Enthält das Buch trotzdem Anregungen für das Übersetzen von Literatur? Ich finde ja.
Allerdings hätte ich eine kunstsoziologische Studie über Tanz kaum gelesen, wäre mein Interesse an Pina Bausch und ihrem künstlerischen Erbe nicht kürzlich durch die Teilnahme an einem Workshop für zeitgenössischen afrikanischen Tanz in der École des Sables, Senegal, neu erwacht. Dort wurden wir vormittags von Germaine Acogny in ihre Schule des modernen afrikanischen Tanzes eingeführt, und nachmittags arbeitete Claude Magne, ein französischen Lehrer, mit uns durch genaues Hinsehen und Ausprobieren an und mit unseren europäisch geprägten Bewegungen.

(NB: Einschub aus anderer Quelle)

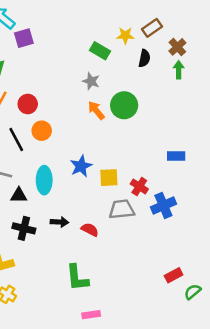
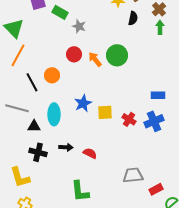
green rectangle: (100, 51) -> (60, 12), moved
gray star: (91, 81) -> (79, 26), moved
red circle: (28, 104) -> (74, 54), moved
blue cross: (163, 205) -> (154, 121), moved
gray trapezoid: (122, 209) -> (133, 175), moved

Was wir dabei erlebten, war ein ständiges Widerspiel zwischen dem Eigenen und dem Fremden, nicht durch Sprache, sondern allein durch Bewegung zu Musik und weniger mit dem Kopf als mit dem Körper. Auch hatte ich noch nie versucht, Empfindungen und Vorstellungen ohne Worte, nur tanzend auszudrücken.
An den letzten drei Tagen wetteiferten professionelle Tänzerinnen und Tänzer aus ganz Afrika um die Auswahl für eine Gemeinschaftsproduktion der École des Sables mit der Pina Bausch Foundation: eine Inszenierung des Balletts „Das Frühlingsopfer“ in der Choreografie von Pina Bausch mit einem ausschließlich afrikanischen Ensemble. Bei einigen der Auswahlproben bekamen wir noch einmal, auf anderem Niveau, einen Eindruck von der Kluft zwischen afrikanischen und europäischen Bewegungsüblichkeiten.
Nach diesen Erfahrungen klang der Titel des Buches von Gabriele Klein mehr als einladend. Er weckte bei mir die Erwartung, dass „Die Kunst des Übersetzens“ sich vor allem auf Pina Bauschs Arbeit mit ihrer Compagnie beziehe, auf die Umsetzung von Idee in Tanz.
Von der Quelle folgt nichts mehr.